Anfang Mai 1849 zog Fröbel nach Bad Liebenstein, wo er einen Kindergarten eröffnen und Kindergärtnerinnen ausbilden wollte. Bad Liebenstein war zu der Zeit ein Kurort, der von wohlhabenden Leuten aus ganz Deutschland besucht wurde. Dort besaß der Herzog von Meiningen, der Fröbel und seine Arbeit unterstütze, ein kleines Jagdschloss. Fröbel wollte das Schloss Marienthal von ihm mieten, um dort ein Internat zu eröffnen. Aber der Herzog gab ihm nicht sofort seine Zusage, und so zog Fröbel erst einmal in einen Bauernhof am Dorfrand und bildete dort junge Frauen zu Kindergärtnerinnen aus. Die Schule war anfangs sehr klein. Fröbel unterrichtete, und eine frühere Schülerin, Henriette Breyann, führte den Haushalt. Als die Zahl der Schülerinnen wuchs, unterstützte sie eine weitere ehemalige Schülerin, Luise Levin. Kurze Zeit später heiratete Fröbel als 69-Jähriger die 33 Jahre jüngere Luise.

Im Frühjahr 1850 zog das Internat dann doch von dem Bauernhof ins Jagdschloss Marienthal um, nachdem der Herzog von Meiningen sich endlich entschieden hatte. Angeblich gab er letztlich deshalb sein Einverständnis, weil Fröbels Kleider immer so furchtbar nach Kuhstall rochen – Fröbels Zimmer lag nämlich direkt daneben.

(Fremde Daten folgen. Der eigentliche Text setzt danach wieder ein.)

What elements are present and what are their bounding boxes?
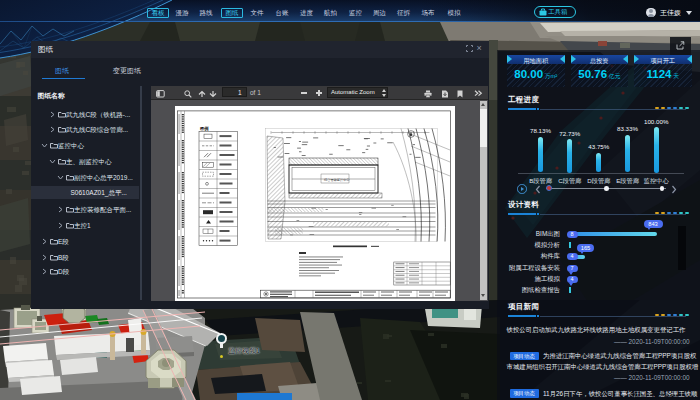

Ende eines bewegten Lebens
Im August 1851 wurden Kindergärten im damaligen Preußen verboten. Man warf Fröbel sozialistische Überzeugungen vor und meinte, er wolle die Jugend zu Atheisten erziehen. Fröbel konnte sich das Ganze nur damit erklären, dass man ihn mit seinem Neffen Karl verwechselt hatte, der eine Schrift herausgab, die diesen Anschuldigungen entsprechen konnte. Es dauerte jedoch ganze neun Jahre, bis das Verbot wieder aufgehoben wurde. Fröbel selbst sollte dies nicht mehr erleben. Die viele Arbeit, die Misserfolge und letztlich das Kindergartenverbot hatten seine Gesundheit angegriffen, und so starb er nach kurzer, schwerer Krankheit am 21. Juni 1852 im Alter von 70 Jahren im Schloss Marienthal. Er wurde auf dem Friedhof von Schweina begraben – der über die Orte Altenstein, Bad Liebenstein und Marienthal blickt.

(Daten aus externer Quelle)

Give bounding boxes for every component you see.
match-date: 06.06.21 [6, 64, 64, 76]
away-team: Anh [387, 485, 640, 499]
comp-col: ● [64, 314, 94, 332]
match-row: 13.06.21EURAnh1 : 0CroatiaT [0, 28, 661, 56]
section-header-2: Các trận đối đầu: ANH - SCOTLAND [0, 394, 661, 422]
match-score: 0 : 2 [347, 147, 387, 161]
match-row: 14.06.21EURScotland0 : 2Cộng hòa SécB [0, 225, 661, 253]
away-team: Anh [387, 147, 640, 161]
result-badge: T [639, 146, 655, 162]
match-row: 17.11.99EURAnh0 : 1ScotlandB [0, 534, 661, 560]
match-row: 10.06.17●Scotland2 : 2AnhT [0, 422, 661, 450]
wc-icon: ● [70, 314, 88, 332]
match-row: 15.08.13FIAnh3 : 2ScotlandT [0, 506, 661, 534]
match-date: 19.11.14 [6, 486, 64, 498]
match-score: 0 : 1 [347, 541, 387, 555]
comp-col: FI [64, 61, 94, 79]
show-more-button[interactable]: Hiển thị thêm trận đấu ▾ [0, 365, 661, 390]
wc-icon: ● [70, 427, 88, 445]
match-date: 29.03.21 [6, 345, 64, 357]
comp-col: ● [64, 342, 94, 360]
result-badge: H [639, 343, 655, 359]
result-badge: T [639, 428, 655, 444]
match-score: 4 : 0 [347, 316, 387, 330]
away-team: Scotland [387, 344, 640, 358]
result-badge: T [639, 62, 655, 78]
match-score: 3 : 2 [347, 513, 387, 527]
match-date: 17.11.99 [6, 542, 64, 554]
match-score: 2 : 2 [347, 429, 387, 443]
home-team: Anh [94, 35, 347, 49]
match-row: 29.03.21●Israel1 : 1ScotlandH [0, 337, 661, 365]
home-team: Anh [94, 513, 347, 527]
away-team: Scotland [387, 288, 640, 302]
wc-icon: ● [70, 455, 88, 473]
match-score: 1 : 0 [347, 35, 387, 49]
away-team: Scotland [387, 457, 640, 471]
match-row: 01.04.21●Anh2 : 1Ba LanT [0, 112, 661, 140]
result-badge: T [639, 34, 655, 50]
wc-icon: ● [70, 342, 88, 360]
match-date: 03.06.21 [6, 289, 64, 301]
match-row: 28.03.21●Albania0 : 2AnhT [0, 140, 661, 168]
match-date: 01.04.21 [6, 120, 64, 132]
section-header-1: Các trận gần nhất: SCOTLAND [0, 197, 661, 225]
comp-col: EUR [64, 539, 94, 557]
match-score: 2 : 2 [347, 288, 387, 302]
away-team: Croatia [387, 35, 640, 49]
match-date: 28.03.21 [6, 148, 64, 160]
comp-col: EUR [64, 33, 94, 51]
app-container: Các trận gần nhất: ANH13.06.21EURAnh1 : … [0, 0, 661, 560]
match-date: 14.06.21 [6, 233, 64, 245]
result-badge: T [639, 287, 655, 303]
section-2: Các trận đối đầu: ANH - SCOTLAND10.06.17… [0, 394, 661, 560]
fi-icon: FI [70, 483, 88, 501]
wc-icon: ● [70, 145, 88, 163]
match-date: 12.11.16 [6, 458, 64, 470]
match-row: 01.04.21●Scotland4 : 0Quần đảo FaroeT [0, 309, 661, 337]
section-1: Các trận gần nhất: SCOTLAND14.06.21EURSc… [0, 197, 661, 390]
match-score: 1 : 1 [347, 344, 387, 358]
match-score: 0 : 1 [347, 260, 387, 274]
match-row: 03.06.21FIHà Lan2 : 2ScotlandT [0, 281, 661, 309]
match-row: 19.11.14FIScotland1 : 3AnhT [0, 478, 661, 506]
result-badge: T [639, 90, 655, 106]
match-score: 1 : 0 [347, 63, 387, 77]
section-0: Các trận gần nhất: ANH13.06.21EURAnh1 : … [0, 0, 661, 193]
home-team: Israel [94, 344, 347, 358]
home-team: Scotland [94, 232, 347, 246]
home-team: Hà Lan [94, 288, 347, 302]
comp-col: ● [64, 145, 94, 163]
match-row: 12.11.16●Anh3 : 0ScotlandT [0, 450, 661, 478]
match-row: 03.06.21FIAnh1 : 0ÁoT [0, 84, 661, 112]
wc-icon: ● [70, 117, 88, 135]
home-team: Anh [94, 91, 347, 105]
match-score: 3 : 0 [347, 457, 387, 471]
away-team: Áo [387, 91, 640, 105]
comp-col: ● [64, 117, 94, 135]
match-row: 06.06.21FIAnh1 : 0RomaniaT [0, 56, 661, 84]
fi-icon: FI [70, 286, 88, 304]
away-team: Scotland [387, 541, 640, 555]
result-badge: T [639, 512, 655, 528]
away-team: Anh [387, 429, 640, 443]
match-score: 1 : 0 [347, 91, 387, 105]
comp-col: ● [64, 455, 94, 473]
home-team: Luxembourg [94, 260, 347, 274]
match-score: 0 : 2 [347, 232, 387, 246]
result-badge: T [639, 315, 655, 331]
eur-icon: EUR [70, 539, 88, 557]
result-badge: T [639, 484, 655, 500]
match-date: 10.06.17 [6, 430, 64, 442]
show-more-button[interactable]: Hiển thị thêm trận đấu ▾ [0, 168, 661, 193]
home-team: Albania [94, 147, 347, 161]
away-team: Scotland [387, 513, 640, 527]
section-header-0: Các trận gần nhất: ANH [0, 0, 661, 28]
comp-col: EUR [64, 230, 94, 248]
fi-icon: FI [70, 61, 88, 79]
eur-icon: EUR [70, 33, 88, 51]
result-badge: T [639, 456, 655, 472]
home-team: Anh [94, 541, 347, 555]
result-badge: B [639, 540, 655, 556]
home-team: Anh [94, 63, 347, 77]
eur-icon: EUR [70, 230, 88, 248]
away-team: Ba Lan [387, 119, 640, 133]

Ein Leben lang hatte sich Fröbel danach gesehnt, zu einer inneren Ausgeglichenheit zu finden – zu einer Lebenseinigung, wie er es nannte. Sein Ziel war das vollkommene Verschmelzen seiner Seele, seines Geistes und seiner beruflichen Bemühungen. Er hatte jedoch niemals das Gefühl, diese Lebenseinigung erreicht zu haben. Was sich für ihn im tatsächlichen Leben nicht verwirklichen ließ, setzte er jedoch bildlich in seinem Siegel um. Dort sind drei Kreise dargestellt, die für die Seele, den Geist und den Beruf stehen. Und diese Kreise fließen zu einem einzigen Ball zusammen – dem Ball, der auch gleichzeitig die allererste Spielgabe darstellt und Symbol ist für das Ganze und das Unteilbare in der Welt.